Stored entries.
++++++

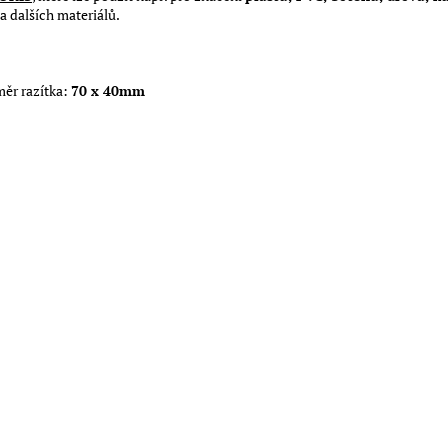
a dalších materiálů.
ěr razítka:
70 x 40mm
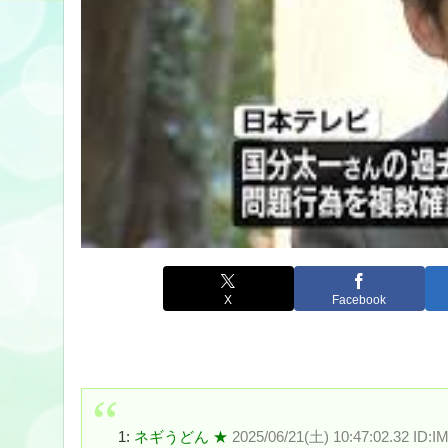
X
Facebook
1:
ネギうどん ★
2025/06/21(土) 10:47:02.32 ID:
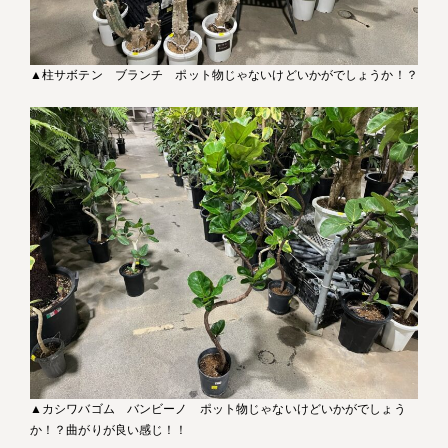
▲柱サボテン ブランチ ポット物じゃないけどいかがでしょうか！？
▲カシワバゴム バンビーノ ポット物じゃないけどいかがでしょう
か！？曲がりが良い感じ！！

++++++

Problem to solve. Each record above goes into the copy word for word; the pictures do not.

Solution to this task.
a dalších materiálů.
ěr razítka:
70 x 40mm
X
Facebook
1:
ネギうどん ★
2025/06/21(土) 10:47:02.32 ID:
▲柱サボテン ブランチ ポット物じゃないけどいかがでしょうか！？
▲カシワバゴム バンビーノ ポット物じゃないけどいかがでしょう
か！？曲がりが良い感じ！！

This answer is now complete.